### EXERCISE:
With the pictures left out, print exactly the lines below that run from the one containing "language learning due to its complex" through the one containing "Özet, Zyra şampiyonunun".

ENTRIES SUPPLIED below:

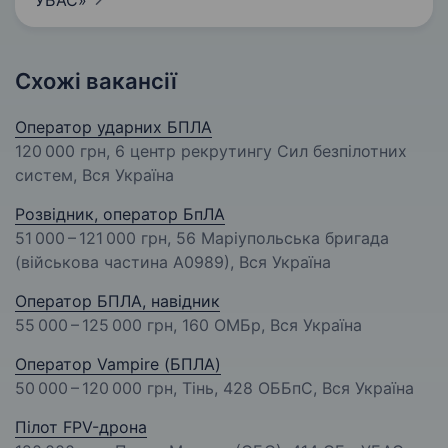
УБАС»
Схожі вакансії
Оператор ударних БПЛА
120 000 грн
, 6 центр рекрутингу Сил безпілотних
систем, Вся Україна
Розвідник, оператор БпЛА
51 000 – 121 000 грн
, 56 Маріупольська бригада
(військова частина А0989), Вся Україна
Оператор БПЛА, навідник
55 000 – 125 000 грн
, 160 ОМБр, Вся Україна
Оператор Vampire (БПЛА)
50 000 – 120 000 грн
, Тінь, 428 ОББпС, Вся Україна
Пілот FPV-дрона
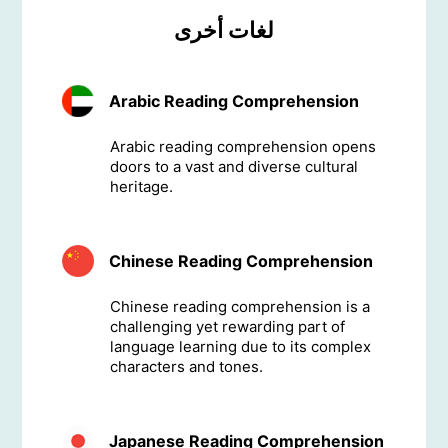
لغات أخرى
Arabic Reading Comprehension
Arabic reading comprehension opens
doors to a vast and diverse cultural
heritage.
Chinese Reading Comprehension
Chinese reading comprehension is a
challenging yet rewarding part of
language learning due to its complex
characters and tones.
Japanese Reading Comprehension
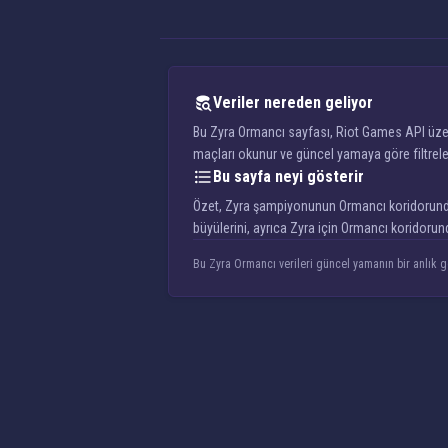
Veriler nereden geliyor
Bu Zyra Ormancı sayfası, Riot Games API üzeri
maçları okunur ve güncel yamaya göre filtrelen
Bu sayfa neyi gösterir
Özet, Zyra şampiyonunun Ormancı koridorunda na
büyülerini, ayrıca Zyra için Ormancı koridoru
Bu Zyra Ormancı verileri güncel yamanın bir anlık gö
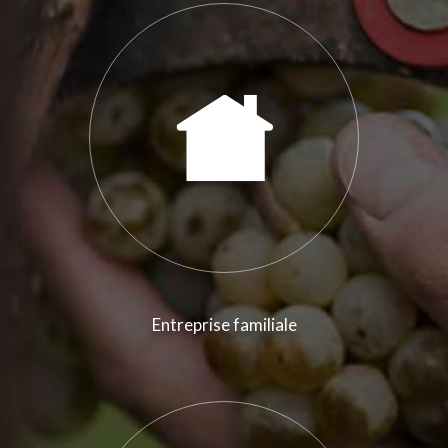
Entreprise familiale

End of ENTRIES SUPPLIED.
ENTRIES SUPPLIED below:

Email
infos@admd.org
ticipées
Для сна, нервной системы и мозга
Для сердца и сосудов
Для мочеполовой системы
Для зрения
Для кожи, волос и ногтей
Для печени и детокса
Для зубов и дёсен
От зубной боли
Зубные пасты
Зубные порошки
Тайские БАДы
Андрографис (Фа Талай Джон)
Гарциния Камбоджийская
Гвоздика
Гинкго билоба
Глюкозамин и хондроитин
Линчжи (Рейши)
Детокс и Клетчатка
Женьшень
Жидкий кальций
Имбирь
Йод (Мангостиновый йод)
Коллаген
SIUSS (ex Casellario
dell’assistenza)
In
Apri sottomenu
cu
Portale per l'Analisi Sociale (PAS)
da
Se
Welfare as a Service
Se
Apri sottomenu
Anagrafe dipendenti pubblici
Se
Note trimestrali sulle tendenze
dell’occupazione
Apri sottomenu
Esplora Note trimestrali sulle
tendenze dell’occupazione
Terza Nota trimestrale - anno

End of ENTRIES SUPPLIED.

### RESPONSE TO THIS EXERCISE:
language learning due to its complex
characters and tones.
Japanese Reading Comprehension
Veriler nereden geliyor
Bu Zyra Ormancı sayfası, Riot Games API üzeri
maçları okunur ve güncel yamaya göre filtrelen
Bu sayfa neyi gösterir
Özet, Zyra şampiyonunun Ormancı koridorunda na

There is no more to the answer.